Patsy Jorgensen

Personal information
- Nationality: New Zealander
- Born: 24 March 1943 (age 83)

Sport
- Sport: Lawn bowls
- Club: Tauranga South BC

Medal record
Representing New Zealand
World Outdoor Championships
| Gold medal – first place | 2000 Moama | Fours |
| Gold medal – first place | 2000 Moama | Triples |
Commonwealth Games
| Bronze medal – third place | 2002 Manchester | Fours |
Asia Pacific Bowls Championships
| Silver medal – second place | 1997 Warilla | pairs |
| Silver medal – second place | 1997 Warilla | fours |
| Gold medal – first place | 1999 Kuala Lumpur | triples |
| Gold medal – first place | 1999 Kuala Lumpur | fours |
| Silver medal – second place | 2001 Melbourne | triples |
| Silver medal – second place | 2001 Melbourne | fours |

= Patsy Jorgensen =

Patsy Jorgensen (born 24 March 1943 in Wairoa, New Zealand) is a lawn bowls competitor for New Zealand.

==Bowls career==
She won double gold at the 2000 World Outdoor Bowls Championship in Moama, Australia when winning the triples and fours events.

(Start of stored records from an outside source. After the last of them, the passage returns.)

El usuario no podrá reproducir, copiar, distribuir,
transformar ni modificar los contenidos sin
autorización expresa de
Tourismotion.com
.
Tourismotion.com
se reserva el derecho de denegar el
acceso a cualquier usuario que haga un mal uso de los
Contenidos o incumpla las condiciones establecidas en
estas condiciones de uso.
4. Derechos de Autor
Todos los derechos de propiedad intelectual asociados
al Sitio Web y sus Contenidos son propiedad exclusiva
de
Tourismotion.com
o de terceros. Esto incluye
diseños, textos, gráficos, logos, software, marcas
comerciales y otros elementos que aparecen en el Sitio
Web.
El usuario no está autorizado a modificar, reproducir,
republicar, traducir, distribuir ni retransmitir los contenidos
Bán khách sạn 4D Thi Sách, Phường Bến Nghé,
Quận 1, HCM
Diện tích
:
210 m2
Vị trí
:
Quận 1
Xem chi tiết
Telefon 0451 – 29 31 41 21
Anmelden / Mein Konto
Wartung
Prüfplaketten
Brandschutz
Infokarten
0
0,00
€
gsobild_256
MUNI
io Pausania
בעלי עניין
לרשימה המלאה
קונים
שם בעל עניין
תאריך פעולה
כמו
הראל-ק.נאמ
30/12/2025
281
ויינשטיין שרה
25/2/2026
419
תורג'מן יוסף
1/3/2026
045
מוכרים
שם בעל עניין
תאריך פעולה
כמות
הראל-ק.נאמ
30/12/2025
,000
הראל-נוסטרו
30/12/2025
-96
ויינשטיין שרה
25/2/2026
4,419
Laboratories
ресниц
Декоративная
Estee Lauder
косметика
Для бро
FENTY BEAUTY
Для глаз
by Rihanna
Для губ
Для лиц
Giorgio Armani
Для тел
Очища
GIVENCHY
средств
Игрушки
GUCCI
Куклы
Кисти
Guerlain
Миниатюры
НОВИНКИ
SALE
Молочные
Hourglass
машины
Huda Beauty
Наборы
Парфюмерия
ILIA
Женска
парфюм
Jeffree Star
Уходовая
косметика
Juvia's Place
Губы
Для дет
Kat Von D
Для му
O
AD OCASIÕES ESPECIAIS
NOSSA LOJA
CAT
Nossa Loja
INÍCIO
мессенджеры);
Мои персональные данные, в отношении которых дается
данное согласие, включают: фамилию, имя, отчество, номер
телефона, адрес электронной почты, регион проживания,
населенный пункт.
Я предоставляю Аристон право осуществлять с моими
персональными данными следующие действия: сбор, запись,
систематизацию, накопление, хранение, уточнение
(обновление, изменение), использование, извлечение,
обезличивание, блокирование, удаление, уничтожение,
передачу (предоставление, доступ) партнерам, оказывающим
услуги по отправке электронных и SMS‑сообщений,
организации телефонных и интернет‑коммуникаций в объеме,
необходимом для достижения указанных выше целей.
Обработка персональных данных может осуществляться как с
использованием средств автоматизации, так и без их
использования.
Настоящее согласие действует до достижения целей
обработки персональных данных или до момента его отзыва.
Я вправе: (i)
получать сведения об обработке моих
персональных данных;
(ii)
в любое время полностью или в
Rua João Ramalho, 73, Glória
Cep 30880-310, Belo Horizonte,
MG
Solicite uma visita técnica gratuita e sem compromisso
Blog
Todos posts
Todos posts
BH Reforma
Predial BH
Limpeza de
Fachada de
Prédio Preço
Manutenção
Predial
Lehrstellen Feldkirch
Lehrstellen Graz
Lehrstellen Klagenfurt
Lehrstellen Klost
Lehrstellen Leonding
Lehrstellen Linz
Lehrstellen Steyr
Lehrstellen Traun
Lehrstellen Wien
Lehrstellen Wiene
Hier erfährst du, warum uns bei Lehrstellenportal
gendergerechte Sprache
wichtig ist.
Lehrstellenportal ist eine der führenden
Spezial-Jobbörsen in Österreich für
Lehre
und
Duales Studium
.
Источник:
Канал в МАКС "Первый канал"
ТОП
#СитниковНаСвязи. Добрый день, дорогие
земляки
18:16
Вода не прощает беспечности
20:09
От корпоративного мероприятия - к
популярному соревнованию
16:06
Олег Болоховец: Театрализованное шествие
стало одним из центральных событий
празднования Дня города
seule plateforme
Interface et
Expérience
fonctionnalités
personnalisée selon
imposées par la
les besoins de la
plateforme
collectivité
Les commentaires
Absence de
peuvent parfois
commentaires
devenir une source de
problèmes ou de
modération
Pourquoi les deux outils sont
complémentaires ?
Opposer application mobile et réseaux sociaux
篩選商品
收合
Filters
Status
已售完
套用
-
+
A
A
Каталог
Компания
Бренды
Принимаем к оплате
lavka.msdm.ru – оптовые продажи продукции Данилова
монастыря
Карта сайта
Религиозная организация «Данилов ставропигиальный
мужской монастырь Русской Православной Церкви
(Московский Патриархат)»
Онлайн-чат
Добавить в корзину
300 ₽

Jorgsensen also won a bronze medal in the women's fours at the 2002 Commonwealth Games.

She won six medals at the Asia Pacific Bowls Championships including a 1999 double gold success in Kuala Lumpur.

Jorgensen won the 2003 fours title at the New Zealand National Bowls Championships when bowling for the Tauranga South Bowls Club.